• _Exercise goal_
Could the lines from the start of the data through the line with "Italia: spedizione standard gratuita" be set down exactly, with no pictures among them?

[[ Raw data, beginning ]]

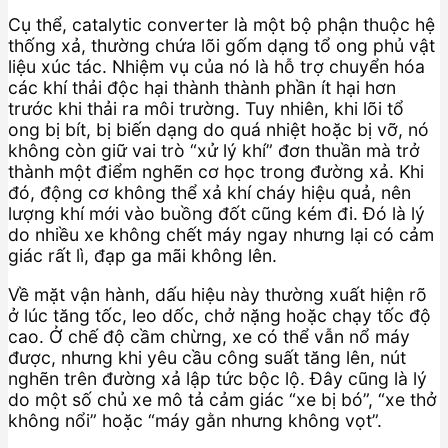
Cụ thể, catalytic converter là một bộ phận thuộc hệ
thống xả, thường chứa lõi gốm dạng tổ ong phủ vật
liệu xúc tác. Nhiệm vụ của nó là hỗ trợ chuyển hóa
các khí thải độc hại thành thành phần ít hại hơn
trước khi thải ra môi trường. Tuy nhiên, khi lõi tổ
ong bị bít, bị biến dạng do quá nhiệt hoặc bị vỡ, nó
không còn giữ vai trò “xử lý khí” đơn thuần mà trở
thành một điểm nghẽn cơ học trong đường xả. Khi
đó, động cơ không thể xả khí cháy hiệu quả, nên
lượng khí mới vào buồng đốt cũng kém đi. Đó là lý
do nhiều xe không chết máy ngay nhưng lại có cảm
giác rất lì, đạp ga mãi không lên.
Về mặt vận hành, dấu hiệu này thường xuất hiện rõ
ở lúc tăng tốc, leo dốc, chở nặng hoặc chạy tốc độ
cao. Ở chế độ cầm chừng, xe có thể vẫn nổ máy
được, nhưng khi yêu cầu công suất tăng lên, nút
nghẽn trên đường xả lập tức bộc lộ. Đây cũng là lý
do một số chủ xe mô tả cảm giác “xe bị bó”, “xe thở
không nổi” hoặc “máy gằn nhưng không vọt”.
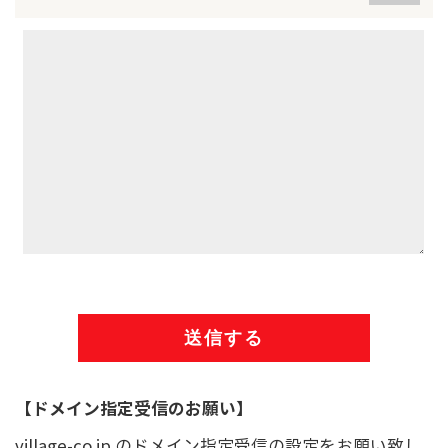
【ドメイン指定受信のお願い】
village-co.jp のドメイン指定受信の設定をお願い致し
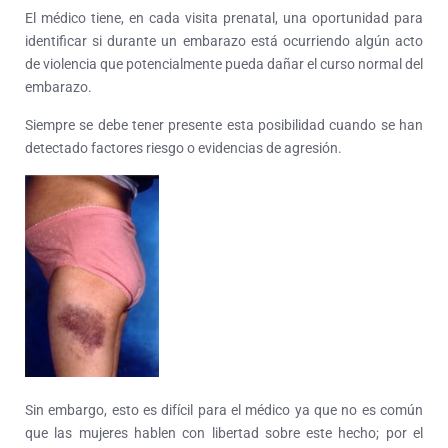
El médico tiene, en cada visita prenatal, una oportunidad para
identificar si durante un embarazo está ocurriendo algún acto
de violencia que potencialmente pueda dañar el curso normal del
embarazo.
Siempre se debe tener presente esta posibilidad cuando se han
detectado factores riesgo o evidencias de agresión.
Sin embargo, esto es difícil para el médico ya que no es común
que las mujeres hablen con libertad sobre este hecho; por el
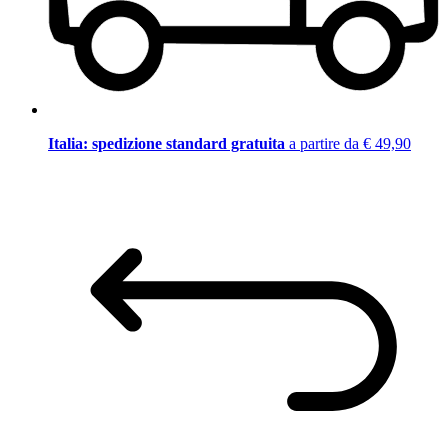
Italia: spedizione standard gratuita
a partire da € 49,90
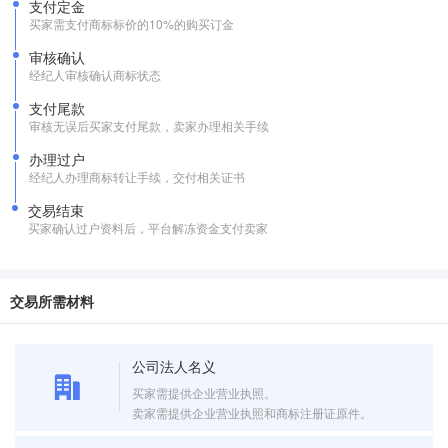
支付定金
买家需支付商标标价的10%的购买订金
审核确认
经纪人审核确认商标状态
支付尾款
审核无误后买家支付尾款，卖家办理相关手续
办理过户
经纪人办理商标转让手续，交付相关证书
交易结束
买家确认过户资料后，平台解冻资金支付卖家
交易所需材料
公司法人名义
买家需提供企业营业执照。
卖家需提供企业营业执照和商标注册证原件。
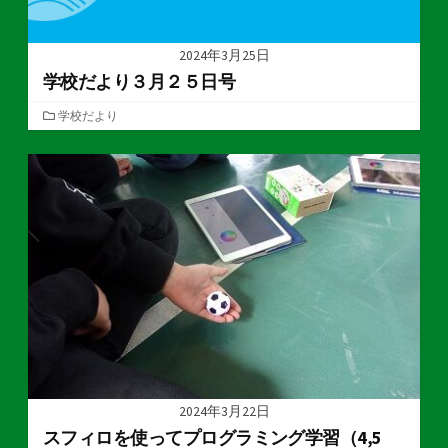
2024年3月25日
学校だより３月２５日号
カ
学校だより
テ
ゴ
リ
ー
2024年3月22日
スフィロを使ってプログラミング学習（4,5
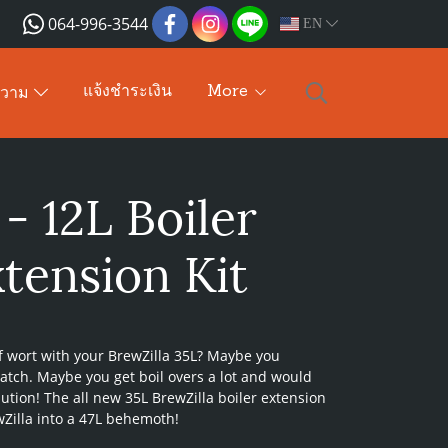
064-996-3544
EN
แจ้งชำระเงิน
More
ความ
- 12L Boiler
tension Kit
f wort with your BrewZilla 35L? Maybe you
batch. Maybe you get boil overs a lot and would
olution! The all new 35L BrewZilla boiler extension
Zilla into a 47L behemoth!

[[ Raw data, end ]]

• _Output below_
Cụ thể, catalytic converter là một bộ phận thuộc hệ
thống xả, thường chứa lõi gốm dạng tổ ong phủ vật
liệu xúc tác. Nhiệm vụ của nó là hỗ trợ chuyển hóa
các khí thải độc hại thành thành phần ít hại hơn
trước khi thải ra môi trường. Tuy nhiên, khi lõi tổ
ong bị bít, bị biến dạng do quá nhiệt hoặc bị vỡ, nó
không còn giữ vai trò “xử lý khí” đơn thuần mà trở
thành một điểm nghẽn cơ học trong đường xả. Khi
đó, động cơ không thể xả khí cháy hiệu quả, nên
lượng khí mới vào buồng đốt cũng kém đi. Đó là lý
do nhiều xe không chết máy ngay nhưng lại có cảm
giác rất lì, đạp ga mãi không lên.
Về mặt vận hành, dấu hiệu này thường xuất hiện rõ
ở lúc tăng tốc, leo dốc, chở nặng hoặc chạy tốc độ
cao. Ở chế độ cầm chừng, xe có thể vẫn nổ máy
được, nhưng khi yêu cầu công suất tăng lên, nút
nghẽn trên đường xả lập tức bộc lộ. Đây cũng là lý
do một số chủ xe mô tả cảm giác “xe bị bó”, “xe thở
không nổi” hoặc “máy gằn nhưng không vọt”.
【ドメイン指定受信のお願い】
village-co.jp のドメイン指定受信の設定をお願い致し
El médico tiene, en cada visita prenatal, una oportunidad para
identificar si durante un embarazo está ocurriendo algún acto
de violencia que potencialmente pueda dañar el curso normal del
embarazo.
Siempre se debe tener presente esta posibilidad cuando se han
detectado factores riesgo o evidencias de agresión.
Sin embargo, esto es difícil para el médico ya que no es común
que las mujeres hablen con libertad sobre este hecho; por el
Italia: spedizione standard gratuita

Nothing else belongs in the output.